**WHAT THE TASK ASKS**
Extract from the entries below, exactly as given, only the lines from the line containing "Depardieu: l’importanza del #MeToo" to the line containing "14 Maggio 2025 - 11:55", both lines included.

**STORED DATA**

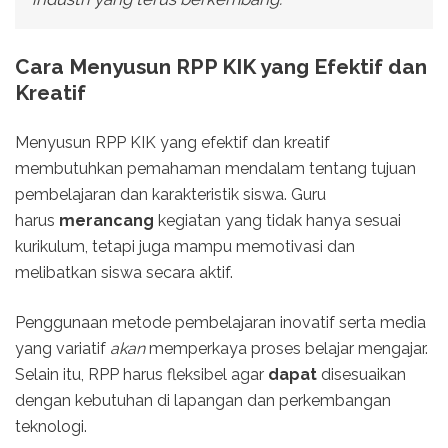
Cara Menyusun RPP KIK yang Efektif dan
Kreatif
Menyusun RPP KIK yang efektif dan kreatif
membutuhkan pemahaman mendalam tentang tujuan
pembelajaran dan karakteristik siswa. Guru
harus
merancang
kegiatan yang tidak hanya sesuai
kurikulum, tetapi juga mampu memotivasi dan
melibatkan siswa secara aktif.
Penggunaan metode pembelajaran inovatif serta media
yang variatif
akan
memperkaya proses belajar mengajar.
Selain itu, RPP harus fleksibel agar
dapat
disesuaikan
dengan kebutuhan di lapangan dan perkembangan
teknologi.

--

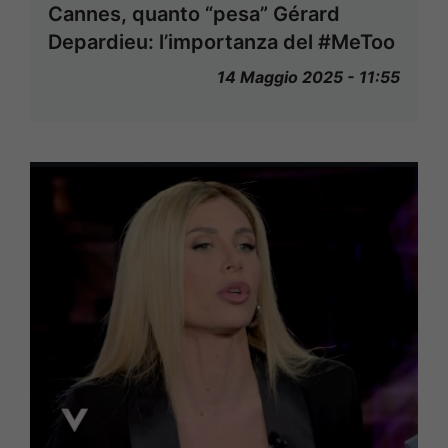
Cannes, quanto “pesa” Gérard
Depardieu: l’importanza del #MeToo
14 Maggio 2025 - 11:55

--

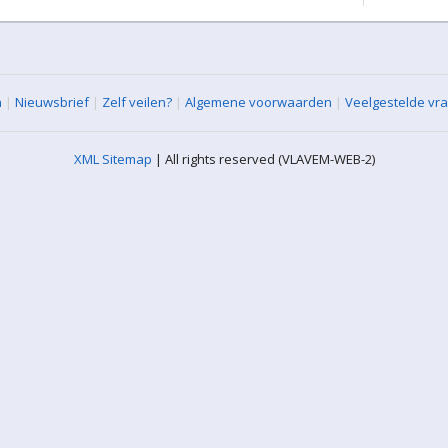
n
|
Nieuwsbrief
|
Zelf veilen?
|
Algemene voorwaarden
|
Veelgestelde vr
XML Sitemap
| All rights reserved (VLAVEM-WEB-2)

**YOUR SOLUTION**
Depardieu: l’importanza del #MeToo
14 Maggio 2025 - 11:55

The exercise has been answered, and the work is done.